This notebook builds upon qlearning.ipynb, or to be exact your implementation of QLearningAgent.
The policy we're gonna use is epsilon-greedy policy, where agent takes optimal action with probability $(1-\epsilon)$, otherwise samples action at random. Note that agent can occasionally sample optimal action during random sampling by pure chance.
In [ ]:
    
import sys, os
if 'google.colab' in sys.modules and not os.path.exists('.setup_complete'):
    !wget -q https://raw.githubusercontent.com/yandexdataschool/Practical_RL/spring20/setup_colab.sh -O- | bash
    !touch .setup_complete
# This code creates a virtual display to draw game images on.
# It will have no effect if your machine has a monitor.
if type(os.environ.get("DISPLAY")) is not str or len(os.environ.get("DISPLAY")) == 0:
    !bash ../xvfb start
    os.environ['DISPLAY'] = ':1'
    
In [ ]:
    
import numpy as np
import matplotlib.pyplot as plt
%matplotlib inline
    
You can copy your QLearningAgent implementation from previous notebook.
In [ ]:
    
from collections import defaultdict
import random
import math
import numpy as np
class QLearningAgent:
    def __init__(self, alpha, epsilon, discount, get_legal_actions):
        """
        Q-Learning Agent
        based on https://inst.eecs.berkeley.edu/~cs188/sp19/projects.html
        Instance variables you have access to
          - self.epsilon (exploration prob)
          - self.alpha (learning rate)
          - self.discount (discount rate aka gamma)
        Functions you should use
          - self.get_legal_actions(state) {state, hashable -> list of actions, each is hashable}
            which returns legal actions for a state
          - self.get_qvalue(state,action)
            which returns Q(state,action)
          - self.set_qvalue(state,action,value)
            which sets Q(state,action) := value
        !!!Important!!!
        Note: please avoid using self._qValues directly. 
            There's a special self.get_qvalue/set_qvalue for that.
        """
        self.get_legal_actions = get_legal_actions
        self._qvalues = defaultdict(lambda: defaultdict(lambda: 0))
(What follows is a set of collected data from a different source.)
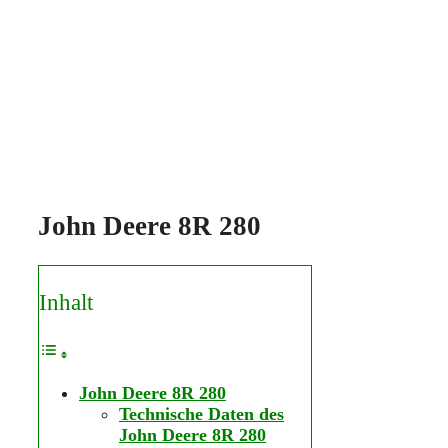
John Deere 8R 280
Inhalt
John Deere 8R 280
Technische Daten des
John Deere 8R 280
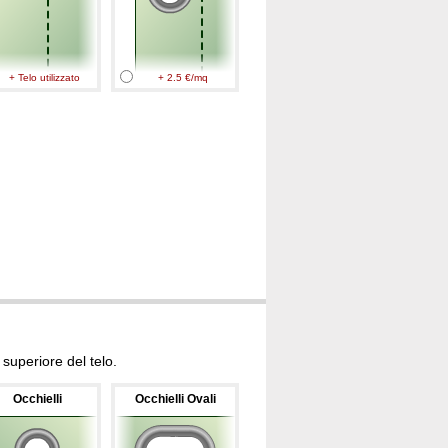
+ Telo utilizzato
+ 2.5 €/mq
superiore del telo.
Occhielli
Occhielli Ovali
        self.alpha = alpha
        self.epsilon = epsilon
        self.discount = discount
    def get_qvalue(self, state, action):
        """ Returns Q(state,action) """
        return self._qvalues[state][action]
    def set_qvalue(self, state, action, value):
        """ Sets the Qvalue for [state,action] to the given value """
        self._qvalues[state][action] = value
    #---------------------START OF YOUR CODE---------------------#
    def get_value(self, state):
        """
        Compute your agent's estimate of V(s) using current q-values
        V(s) = max_over_action Q(state,action) over possible actions.
        Note: please take into account that q-values can be negative.
        """
        possible_actions = self.get_legal_actions(state)
        # If there are no legal actions, return 0.0
        if len(possible_actions) == 0:
            return 0.0
        <YOUR CODE>
        return value
    def update(self, state, action, reward, next_state):
        """
        You should do your Q-Value update here:
           Q(s,a) := (1 - alpha) * Q(s,a) + alpha * (r + gamma * V(s'))
        """
        # agent parameters
        gamma = self.discount
        learning_rate = self.alpha
        <YOUR CODE>
        self.set_qvalue(state, action, <YOUR CODE: Q-value> )
    def get_best_action(self, state):
        """
        Compute the best action to take in a state (using current q-values). 
        """
        possible_actions = self.get_legal_actions(state)
        # If there are no legal actions, return None
        if len(possible_actions) == 0:
            return None
        <YOUR CODE>
        return best_action
    def get_action(self, state):
        """
        Compute the action to take in the current state, including exploration.  
        With probability self.epsilon, we should take a random action.
            otherwise - the best policy action (self.getPolicy).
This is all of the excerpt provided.